#### Data to use

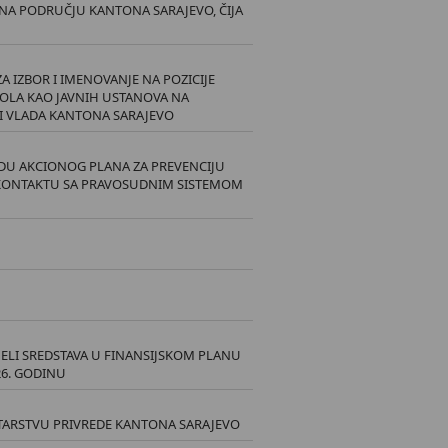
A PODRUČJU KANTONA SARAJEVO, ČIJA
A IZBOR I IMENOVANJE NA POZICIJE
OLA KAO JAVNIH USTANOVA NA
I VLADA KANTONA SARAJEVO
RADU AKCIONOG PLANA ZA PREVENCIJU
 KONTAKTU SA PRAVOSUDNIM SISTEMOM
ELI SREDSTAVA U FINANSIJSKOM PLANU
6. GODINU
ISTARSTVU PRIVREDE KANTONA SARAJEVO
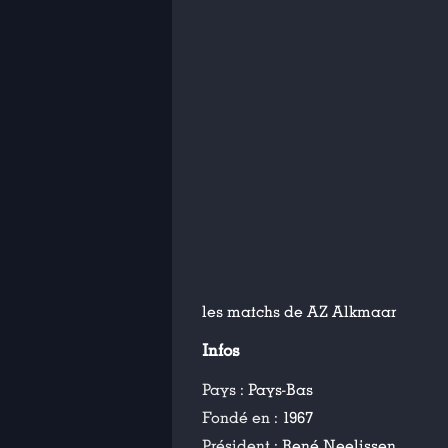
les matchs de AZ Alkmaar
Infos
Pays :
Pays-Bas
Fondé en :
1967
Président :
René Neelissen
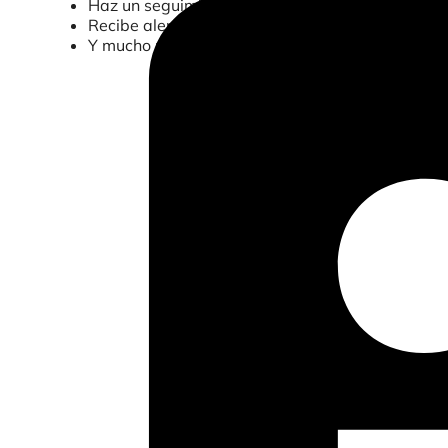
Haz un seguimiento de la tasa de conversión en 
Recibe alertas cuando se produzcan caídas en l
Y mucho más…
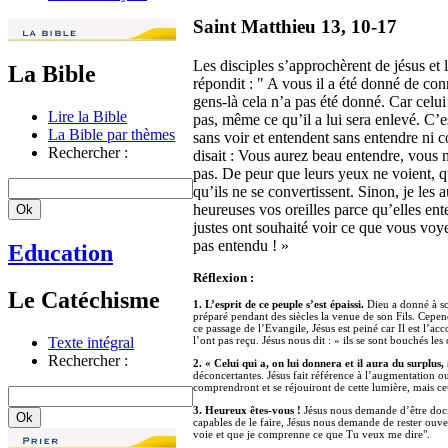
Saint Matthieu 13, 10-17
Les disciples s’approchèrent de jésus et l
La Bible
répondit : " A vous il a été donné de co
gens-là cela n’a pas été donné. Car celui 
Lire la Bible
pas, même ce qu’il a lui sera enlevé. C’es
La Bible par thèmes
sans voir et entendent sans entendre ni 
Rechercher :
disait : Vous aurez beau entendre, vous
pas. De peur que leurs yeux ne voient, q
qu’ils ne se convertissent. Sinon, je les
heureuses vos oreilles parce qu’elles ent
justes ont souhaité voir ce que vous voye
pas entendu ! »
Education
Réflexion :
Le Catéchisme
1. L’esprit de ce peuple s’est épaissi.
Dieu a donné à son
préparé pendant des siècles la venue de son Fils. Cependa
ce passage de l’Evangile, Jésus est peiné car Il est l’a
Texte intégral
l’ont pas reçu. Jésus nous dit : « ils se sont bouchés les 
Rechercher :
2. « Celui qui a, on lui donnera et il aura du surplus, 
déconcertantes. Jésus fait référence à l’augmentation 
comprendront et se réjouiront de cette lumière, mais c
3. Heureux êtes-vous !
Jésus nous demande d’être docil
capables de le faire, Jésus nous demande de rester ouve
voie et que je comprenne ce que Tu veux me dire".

########

Task directions.
Go through the listing above and copy each line where the string "KANTONA" appears.

Output below.
A PODRUČJU KANTONA SARAJEVO, ČIJA
I VLADA KANTONA SARAJEVO
ISTARSTVU PRIVREDE KANTONA SARAJEVO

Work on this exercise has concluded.